### [TASK PROMPT]
Please restate the entries below word for word, leaving out any pictures.

Collection entries
◆ ◆ ◆
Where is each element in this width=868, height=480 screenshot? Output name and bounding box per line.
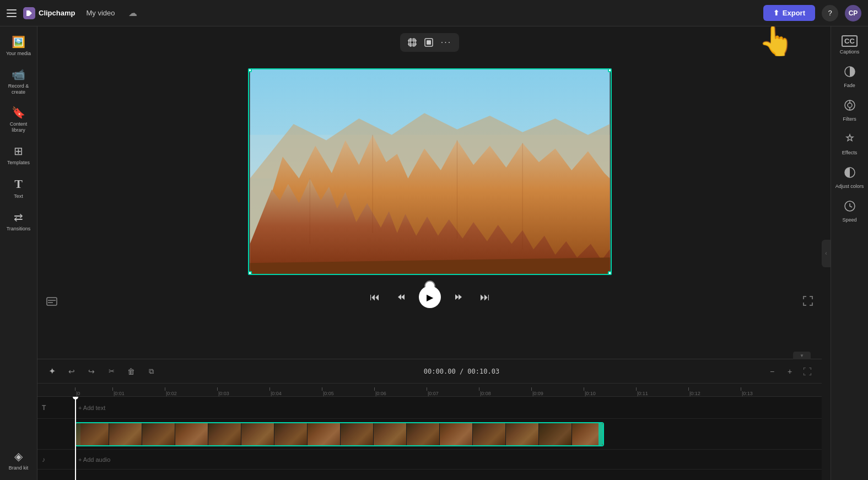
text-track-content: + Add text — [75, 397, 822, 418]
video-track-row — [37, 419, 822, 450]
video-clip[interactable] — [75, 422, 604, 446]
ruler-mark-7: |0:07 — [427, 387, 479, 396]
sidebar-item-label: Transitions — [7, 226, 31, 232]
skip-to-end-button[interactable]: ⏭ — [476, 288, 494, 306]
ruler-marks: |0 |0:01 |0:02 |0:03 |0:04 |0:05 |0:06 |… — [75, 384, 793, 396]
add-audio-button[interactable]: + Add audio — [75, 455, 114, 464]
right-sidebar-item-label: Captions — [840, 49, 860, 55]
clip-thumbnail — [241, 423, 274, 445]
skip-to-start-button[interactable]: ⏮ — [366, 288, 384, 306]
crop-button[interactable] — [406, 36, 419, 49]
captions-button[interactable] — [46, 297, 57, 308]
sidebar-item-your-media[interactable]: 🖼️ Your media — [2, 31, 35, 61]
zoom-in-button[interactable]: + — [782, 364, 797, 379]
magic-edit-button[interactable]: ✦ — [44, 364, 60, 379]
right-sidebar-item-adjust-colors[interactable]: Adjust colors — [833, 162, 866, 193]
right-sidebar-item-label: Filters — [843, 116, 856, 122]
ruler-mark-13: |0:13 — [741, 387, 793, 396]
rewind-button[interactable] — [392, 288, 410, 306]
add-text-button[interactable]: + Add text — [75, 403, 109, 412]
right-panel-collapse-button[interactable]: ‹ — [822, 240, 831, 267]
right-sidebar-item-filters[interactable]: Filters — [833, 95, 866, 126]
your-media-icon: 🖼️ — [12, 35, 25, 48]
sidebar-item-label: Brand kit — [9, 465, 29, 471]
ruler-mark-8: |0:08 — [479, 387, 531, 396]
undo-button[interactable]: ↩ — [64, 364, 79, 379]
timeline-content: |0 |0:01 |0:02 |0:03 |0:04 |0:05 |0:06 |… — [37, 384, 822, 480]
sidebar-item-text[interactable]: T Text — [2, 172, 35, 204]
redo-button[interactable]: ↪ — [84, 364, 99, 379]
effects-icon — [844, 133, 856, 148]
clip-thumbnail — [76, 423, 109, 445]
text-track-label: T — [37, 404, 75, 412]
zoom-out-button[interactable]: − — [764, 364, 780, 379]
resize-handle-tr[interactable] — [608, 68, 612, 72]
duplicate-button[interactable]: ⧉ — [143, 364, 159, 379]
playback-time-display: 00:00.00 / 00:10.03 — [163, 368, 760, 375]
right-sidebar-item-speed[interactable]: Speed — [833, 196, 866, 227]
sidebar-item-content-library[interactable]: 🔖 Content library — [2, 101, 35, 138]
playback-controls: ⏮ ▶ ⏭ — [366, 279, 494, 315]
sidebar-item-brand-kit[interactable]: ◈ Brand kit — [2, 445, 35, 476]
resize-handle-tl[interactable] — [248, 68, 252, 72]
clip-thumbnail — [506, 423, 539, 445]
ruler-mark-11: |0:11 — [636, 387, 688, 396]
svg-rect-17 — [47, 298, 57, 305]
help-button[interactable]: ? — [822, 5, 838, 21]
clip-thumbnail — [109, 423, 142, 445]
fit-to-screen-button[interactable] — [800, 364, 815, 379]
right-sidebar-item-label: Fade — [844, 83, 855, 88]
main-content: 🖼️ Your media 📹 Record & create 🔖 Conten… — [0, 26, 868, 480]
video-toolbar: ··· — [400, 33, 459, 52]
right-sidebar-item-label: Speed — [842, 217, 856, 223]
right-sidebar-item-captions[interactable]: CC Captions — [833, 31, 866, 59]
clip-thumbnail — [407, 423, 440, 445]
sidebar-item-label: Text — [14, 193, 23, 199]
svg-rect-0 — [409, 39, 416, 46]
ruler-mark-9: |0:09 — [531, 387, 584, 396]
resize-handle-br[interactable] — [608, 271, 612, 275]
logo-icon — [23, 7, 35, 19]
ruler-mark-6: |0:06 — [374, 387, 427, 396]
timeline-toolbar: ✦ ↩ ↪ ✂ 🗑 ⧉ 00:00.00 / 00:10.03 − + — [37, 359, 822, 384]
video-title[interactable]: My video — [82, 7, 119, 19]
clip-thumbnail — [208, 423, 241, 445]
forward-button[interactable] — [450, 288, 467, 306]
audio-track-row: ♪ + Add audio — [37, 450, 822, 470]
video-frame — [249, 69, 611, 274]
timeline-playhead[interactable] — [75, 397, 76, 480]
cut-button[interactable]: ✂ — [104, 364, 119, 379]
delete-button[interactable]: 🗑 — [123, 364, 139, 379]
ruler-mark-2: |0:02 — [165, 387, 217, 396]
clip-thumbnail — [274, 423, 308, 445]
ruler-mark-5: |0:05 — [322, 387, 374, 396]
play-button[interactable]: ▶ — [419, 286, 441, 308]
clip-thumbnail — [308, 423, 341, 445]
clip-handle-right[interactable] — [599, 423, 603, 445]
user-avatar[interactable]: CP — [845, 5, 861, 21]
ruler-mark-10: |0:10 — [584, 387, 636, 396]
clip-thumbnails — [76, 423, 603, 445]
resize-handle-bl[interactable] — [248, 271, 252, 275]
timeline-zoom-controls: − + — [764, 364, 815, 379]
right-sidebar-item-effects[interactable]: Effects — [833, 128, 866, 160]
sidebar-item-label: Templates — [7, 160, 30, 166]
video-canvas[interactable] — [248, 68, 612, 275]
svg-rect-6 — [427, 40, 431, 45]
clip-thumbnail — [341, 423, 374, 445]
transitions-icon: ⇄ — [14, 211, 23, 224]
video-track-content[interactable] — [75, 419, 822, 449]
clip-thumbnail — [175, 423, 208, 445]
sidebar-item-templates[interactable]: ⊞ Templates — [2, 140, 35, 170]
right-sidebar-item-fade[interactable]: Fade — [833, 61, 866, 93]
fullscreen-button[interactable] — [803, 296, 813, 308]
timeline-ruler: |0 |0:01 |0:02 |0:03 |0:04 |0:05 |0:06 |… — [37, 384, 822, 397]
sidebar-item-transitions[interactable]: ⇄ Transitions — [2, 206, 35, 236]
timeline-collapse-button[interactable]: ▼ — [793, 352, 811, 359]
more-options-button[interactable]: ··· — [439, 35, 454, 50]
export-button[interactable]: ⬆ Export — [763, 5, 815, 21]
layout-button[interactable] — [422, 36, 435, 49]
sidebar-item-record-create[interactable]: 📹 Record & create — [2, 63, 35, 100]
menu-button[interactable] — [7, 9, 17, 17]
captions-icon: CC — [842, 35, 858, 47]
◆ ◆ ◆
### [WRITTEN RESPONSE]
Where is each element in this width=868, height=480 screenshot? Output name and bounding box per line.
text-track-content: + Add text — [75, 397, 822, 418]
video-track-row — [37, 419, 822, 450]
video-clip[interactable] — [75, 422, 604, 446]
ruler-mark-7: |0:07 — [427, 387, 479, 396]
sidebar-item-label: Transitions — [7, 226, 31, 232]
skip-to-end-button[interactable]: ⏭ — [476, 288, 494, 306]
ruler-marks: |0 |0:01 |0:02 |0:03 |0:04 |0:05 |0:06 |… — [75, 384, 793, 396]
add-audio-button[interactable]: + Add audio — [75, 455, 114, 464]
right-sidebar-item-label: Captions — [840, 49, 860, 55]
clip-thumbnail — [241, 423, 274, 445]
skip-to-start-button[interactable]: ⏮ — [366, 288, 384, 306]
crop-button[interactable] — [406, 36, 419, 49]
captions-button[interactable] — [46, 297, 57, 308]
sidebar-item-your-media[interactable]: 🖼️ Your media — [2, 31, 35, 61]
zoom-in-button[interactable]: + — [782, 364, 797, 379]
magic-edit-button[interactable]: ✦ — [44, 364, 60, 379]
right-sidebar-item-adjust-colors[interactable]: Adjust colors — [833, 162, 866, 193]
right-sidebar-item-label: Filters — [843, 116, 856, 122]
ruler-mark-13: |0:13 — [741, 387, 793, 396]
rewind-button[interactable] — [392, 288, 410, 306]
add-text-button[interactable]: + Add text — [75, 403, 109, 412]
right-panel-collapse-button[interactable]: ‹ — [822, 240, 831, 267]
right-sidebar-item-filters[interactable]: Filters — [833, 95, 866, 126]
your-media-icon: 🖼️ — [12, 35, 25, 48]
sidebar-item-label: Brand kit — [9, 465, 29, 471]
ruler-mark-8: |0:08 — [479, 387, 531, 396]
undo-button[interactable]: ↩ — [64, 364, 79, 379]
timeline-content: |0 |0:01 |0:02 |0:03 |0:04 |0:05 |0:06 |… — [37, 384, 822, 480]
sidebar-item-text[interactable]: T Text — [2, 172, 35, 204]
redo-button[interactable]: ↪ — [84, 364, 99, 379]
effects-icon — [844, 133, 856, 148]
clip-thumbnail — [76, 423, 109, 445]
text-track-label: T — [37, 404, 75, 412]
zoom-out-button[interactable]: − — [764, 364, 780, 379]
resize-handle-tr[interactable] — [608, 68, 612, 72]
duplicate-button[interactable]: ⧉ — [143, 364, 159, 379]
playback-time-display: 00:00.00 / 00:10.03 — [163, 368, 760, 375]
right-sidebar-item-speed[interactable]: Speed — [833, 196, 866, 227]
sidebar-item-content-library[interactable]: 🔖 Content library — [2, 101, 35, 138]
playback-controls: ⏮ ▶ ⏭ — [366, 279, 494, 315]
sidebar-item-brand-kit[interactable]: ◈ Brand kit — [2, 445, 35, 476]
resize-handle-tl[interactable] — [248, 68, 252, 72]
clip-thumbnail — [506, 423, 539, 445]
ruler-mark-11: |0:11 — [636, 387, 688, 396]
svg-rect-17 — [47, 298, 57, 305]
help-button[interactable]: ? — [822, 5, 838, 21]
clip-thumbnail — [109, 423, 142, 445]
fit-to-screen-button[interactable] — [800, 364, 815, 379]
right-sidebar-item-label: Fade — [844, 83, 855, 88]
main-content: 🖼️ Your media 📹 Record & create 🔖 Conten… — [0, 26, 868, 480]
video-toolbar: ··· — [400, 33, 459, 52]
right-sidebar-item-label: Speed — [842, 217, 856, 223]
right-sidebar-item-captions[interactable]: CC Captions — [833, 31, 866, 59]
clip-thumbnail — [407, 423, 440, 445]
sidebar-item-label: Text — [14, 193, 23, 199]
svg-rect-0 — [409, 39, 416, 46]
ruler-mark-9: |0:09 — [531, 387, 584, 396]
resize-handle-br[interactable] — [608, 271, 612, 275]
logo-icon — [23, 7, 35, 19]
ruler-mark-6: |0:06 — [374, 387, 427, 396]
timeline-toolbar: ✦ ↩ ↪ ✂ 🗑 ⧉ 00:00.00 / 00:10.03 − + — [37, 359, 822, 384]
video-title[interactable]: My video — [82, 7, 119, 19]
clip-thumbnail — [208, 423, 241, 445]
forward-button[interactable] — [450, 288, 467, 306]
audio-track-row: ♪ + Add audio — [37, 450, 822, 470]
video-frame — [249, 69, 611, 274]
timeline-playhead[interactable] — [75, 397, 76, 480]
cut-button[interactable]: ✂ — [104, 364, 119, 379]
delete-button[interactable]: 🗑 — [123, 364, 139, 379]
ruler-mark-2: |0:02 — [165, 387, 217, 396]
clip-thumbnail — [274, 423, 308, 445]
ruler-mark-5: |0:05 — [322, 387, 374, 396]
play-button[interactable]: ▶ — [419, 286, 441, 308]
clip-thumbnail — [308, 423, 341, 445]
clip-handle-right[interactable] — [599, 423, 603, 445]
user-avatar[interactable]: CP — [845, 5, 861, 21]
ruler-mark-10: |0:10 — [584, 387, 636, 396]
clip-thumbnails — [76, 423, 603, 445]
resize-handle-bl[interactable] — [248, 271, 252, 275]
timeline-zoom-controls: − + — [764, 364, 815, 379]
right-sidebar-item-effects[interactable]: Effects — [833, 128, 866, 160]
sidebar-item-label: Templates — [7, 160, 30, 166]
video-canvas[interactable] — [248, 68, 612, 275]
svg-rect-6 — [427, 40, 431, 45]
clip-thumbnail — [341, 423, 374, 445]
transitions-icon: ⇄ — [14, 211, 23, 224]
video-track-content[interactable] — [75, 419, 822, 449]
clip-thumbnail — [175, 423, 208, 445]
sidebar-item-templates[interactable]: ⊞ Templates — [2, 140, 35, 170]
right-sidebar-item-fade[interactable]: Fade — [833, 61, 866, 93]
fullscreen-button[interactable] — [803, 296, 813, 308]
timeline-ruler: |0 |0:01 |0:02 |0:03 |0:04 |0:05 |0:06 |… — [37, 384, 822, 397]
sidebar-item-transitions[interactable]: ⇄ Transitions — [2, 206, 35, 236]
timeline-collapse-button[interactable]: ▼ — [793, 352, 811, 359]
more-options-button[interactable]: ··· — [439, 35, 454, 50]
export-button[interactable]: ⬆ Export — [763, 5, 815, 21]
layout-button[interactable] — [422, 36, 435, 49]
sidebar-item-record-create[interactable]: 📹 Record & create — [2, 63, 35, 100]
menu-button[interactable] — [7, 9, 17, 17]
captions-icon: CC — [842, 35, 858, 47]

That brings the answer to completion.